Rankin flicks through the three stories with no intent to connect them narratively, but he keeps this interesting thread going thematically. How we perceive language and place is the most important question (French remains the language of Quebec). The signs are all in Farsi, but very little of that culture remains except a series of little details, and what I think is Rankin’s misunderstanding of the films of Kiarostami.
In a way, I understand what he’s trying to do. He’s questioning our own perception of place and belonging, re-enforcing how these notions are shaped by our patriotic fervour (like Matthew’s annoying Quebecois boss who confuses Alberta with Manitoba because he cares little about what happens outside of his province), by our nostalgia, or even by our personal sense of history. This Winnipeg Rankin presents is eerily like the real deal but sounds nothing like it. The signs on the buildings are all in Farsi, the Tim Hortons sells tea (the classic double-double – a shot of coffee with two shots of cream and two shots of sugar – is now two cups of tea), and everything has a dreamlike haze that confuses familiarity with perception.
The problem with this stylistic choice is that it is never completely justified. Because language means something, it’s inherent to our sense of place – even the sounds we create differ with the climate. Farsi is above most languages, dating more than 3000 years, and is spoken nowadays by more than 120 million people. It is the definition of language as a sense of culture, so I was surprised that Rankin wasn’t bringing that point into his own equation.
In reality, Universal Language feels more Manitoban than Iranian. The humour is reminiscent of the same gags as fellow Winnipegian Guy Maddin. Some of the gags, like the briefcase mentioned above and the odd quirks of the city, reminded me of Maddin’s hypnotic (but dumbfounding) My Winnipeg. It’s a specific humour, and deadpan, like a practical narrative joke. Maddin recently released the satire Rumours, which included a group of politicians finding a gigantic sentient brain in a forest and ended with a series of self-pleasing zombies listening to a political speech.

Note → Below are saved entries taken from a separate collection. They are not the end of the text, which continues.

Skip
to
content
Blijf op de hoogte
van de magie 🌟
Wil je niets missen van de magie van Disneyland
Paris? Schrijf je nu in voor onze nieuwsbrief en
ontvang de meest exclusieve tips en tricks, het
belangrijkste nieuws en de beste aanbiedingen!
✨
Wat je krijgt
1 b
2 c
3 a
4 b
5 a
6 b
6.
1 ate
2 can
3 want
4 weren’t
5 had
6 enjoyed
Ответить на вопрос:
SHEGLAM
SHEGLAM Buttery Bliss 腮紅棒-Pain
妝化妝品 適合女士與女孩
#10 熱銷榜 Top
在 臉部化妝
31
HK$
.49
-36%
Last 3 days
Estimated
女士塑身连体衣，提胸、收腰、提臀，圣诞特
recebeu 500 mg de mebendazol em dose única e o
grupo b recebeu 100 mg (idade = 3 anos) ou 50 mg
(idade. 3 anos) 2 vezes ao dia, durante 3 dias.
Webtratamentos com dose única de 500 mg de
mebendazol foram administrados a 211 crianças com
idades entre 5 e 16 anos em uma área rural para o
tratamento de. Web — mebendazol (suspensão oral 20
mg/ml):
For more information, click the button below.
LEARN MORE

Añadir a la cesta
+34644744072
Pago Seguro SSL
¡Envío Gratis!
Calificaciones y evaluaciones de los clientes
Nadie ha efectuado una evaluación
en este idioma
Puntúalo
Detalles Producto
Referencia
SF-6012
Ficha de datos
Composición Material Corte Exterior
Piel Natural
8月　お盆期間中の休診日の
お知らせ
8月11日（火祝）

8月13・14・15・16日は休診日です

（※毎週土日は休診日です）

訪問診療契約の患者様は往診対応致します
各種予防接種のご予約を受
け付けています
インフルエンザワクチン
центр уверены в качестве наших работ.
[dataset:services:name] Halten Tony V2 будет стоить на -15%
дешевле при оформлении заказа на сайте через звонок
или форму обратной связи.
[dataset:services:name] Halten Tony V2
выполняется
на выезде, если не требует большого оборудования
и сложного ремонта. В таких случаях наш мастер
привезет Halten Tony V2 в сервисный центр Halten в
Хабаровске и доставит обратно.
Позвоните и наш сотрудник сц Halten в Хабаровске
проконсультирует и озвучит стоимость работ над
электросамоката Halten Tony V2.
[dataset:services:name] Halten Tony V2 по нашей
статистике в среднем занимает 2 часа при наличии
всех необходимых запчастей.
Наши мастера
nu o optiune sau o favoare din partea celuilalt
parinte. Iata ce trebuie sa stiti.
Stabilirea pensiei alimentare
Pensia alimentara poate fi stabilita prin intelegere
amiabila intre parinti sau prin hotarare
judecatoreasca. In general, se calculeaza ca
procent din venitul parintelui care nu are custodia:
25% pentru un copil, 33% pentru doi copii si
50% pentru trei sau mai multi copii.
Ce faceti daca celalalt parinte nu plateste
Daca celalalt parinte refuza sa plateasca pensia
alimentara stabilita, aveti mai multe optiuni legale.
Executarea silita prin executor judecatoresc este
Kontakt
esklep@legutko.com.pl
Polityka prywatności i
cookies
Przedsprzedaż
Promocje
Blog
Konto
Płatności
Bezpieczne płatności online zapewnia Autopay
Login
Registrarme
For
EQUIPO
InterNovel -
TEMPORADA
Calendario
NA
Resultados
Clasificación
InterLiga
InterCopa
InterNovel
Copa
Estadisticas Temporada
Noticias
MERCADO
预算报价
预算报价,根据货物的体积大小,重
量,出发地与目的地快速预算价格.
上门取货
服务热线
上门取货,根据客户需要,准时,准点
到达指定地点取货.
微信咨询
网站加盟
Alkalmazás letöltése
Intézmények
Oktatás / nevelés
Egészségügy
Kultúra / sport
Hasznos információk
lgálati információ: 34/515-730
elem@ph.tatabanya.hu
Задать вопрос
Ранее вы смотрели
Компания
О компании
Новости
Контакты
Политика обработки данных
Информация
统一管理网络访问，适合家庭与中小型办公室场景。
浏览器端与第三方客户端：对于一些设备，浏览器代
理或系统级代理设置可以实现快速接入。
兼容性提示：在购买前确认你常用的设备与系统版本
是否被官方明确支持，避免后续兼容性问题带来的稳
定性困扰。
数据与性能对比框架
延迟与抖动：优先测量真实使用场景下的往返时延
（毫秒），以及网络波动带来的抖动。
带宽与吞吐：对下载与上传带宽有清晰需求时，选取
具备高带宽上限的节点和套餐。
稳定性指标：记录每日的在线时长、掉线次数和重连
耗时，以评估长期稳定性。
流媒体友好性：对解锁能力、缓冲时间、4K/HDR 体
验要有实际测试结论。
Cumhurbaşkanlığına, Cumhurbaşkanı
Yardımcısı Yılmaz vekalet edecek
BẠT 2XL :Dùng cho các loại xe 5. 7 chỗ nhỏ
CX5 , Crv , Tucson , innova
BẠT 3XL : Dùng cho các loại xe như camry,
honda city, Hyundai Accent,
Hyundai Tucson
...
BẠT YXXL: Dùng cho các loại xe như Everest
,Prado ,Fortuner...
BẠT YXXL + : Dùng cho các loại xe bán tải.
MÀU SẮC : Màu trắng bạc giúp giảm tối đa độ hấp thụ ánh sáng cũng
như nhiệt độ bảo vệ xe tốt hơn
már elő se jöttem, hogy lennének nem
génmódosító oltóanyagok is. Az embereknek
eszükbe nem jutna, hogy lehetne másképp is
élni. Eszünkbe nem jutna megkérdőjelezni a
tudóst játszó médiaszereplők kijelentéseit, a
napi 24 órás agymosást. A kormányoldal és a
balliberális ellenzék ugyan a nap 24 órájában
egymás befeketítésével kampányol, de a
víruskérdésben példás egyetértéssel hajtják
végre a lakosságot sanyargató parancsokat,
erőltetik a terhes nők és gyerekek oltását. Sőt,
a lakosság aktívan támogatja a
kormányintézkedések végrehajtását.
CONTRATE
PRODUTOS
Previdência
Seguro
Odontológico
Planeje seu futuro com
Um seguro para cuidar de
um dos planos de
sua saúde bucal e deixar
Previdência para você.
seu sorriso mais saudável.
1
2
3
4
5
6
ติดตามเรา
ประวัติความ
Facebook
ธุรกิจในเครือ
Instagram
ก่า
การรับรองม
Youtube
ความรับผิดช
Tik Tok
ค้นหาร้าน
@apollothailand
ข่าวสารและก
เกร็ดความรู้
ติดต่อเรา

It’s not for everyone, but it sounds doubly more confusing in Farsi.
Some jokes land, like a hilarious French-Canadian commercial playing in the background. A hilarious piece of French wordplay with a pitch-perfect yokel 80s aesthetic. But the rest of the film left me confused. Why this? Why play an Iranian when Rankin isn’t Iranian? There’s part of it that feels borderline orientalist – misrepresenting and stereotyping Asian culture. As the film progresses, the humour fades away, and Rankin finds these beautiful poetic moments for his characters that elevate them past the playfulness of before. Even Massoud, who is first introduced wearing a ridiculous pair of earmuffs, is given a sad, introspective and deeply personal conclusion to his journey. But even this beautiful moment doesn’t have a connection with one side of the culture it is representing.
It reminded me of Wes Anderson’s Darjeeling Limited. Not aesthetically, though, the comparison can easily be made (Rankin repeatedly said he wasn’t influenced by the work of Anderson, but no other director is so meticulous at framing his pictures and living effortlessly in the whimsical work they construct). What brought me back is how Anderson approached the narrative and visual influences (Indian cinema, especially the work of Satyajit Ray) with his own upbringing and influence. He does that by separating himself from the setting. Anderson’s film is about white people misunderstanding the culture they are trying to embrace. Rankin’s film starts by pretending he found a way to destroy the barriers that divide it. But he didn’t; from Manitoba, he gets the atmosphere, the humour and the thematic curiosity. From Iran, he gets the language and the facial hair. That’s not a fair balance.
Verdict: 2 out of 5
For fans of extremely esoteric dry heartland Canadian humour. Fans of Iranian cinema will do better to rent My Favourite Cake: it’s sadder, but the subversive Persian humour hits harder.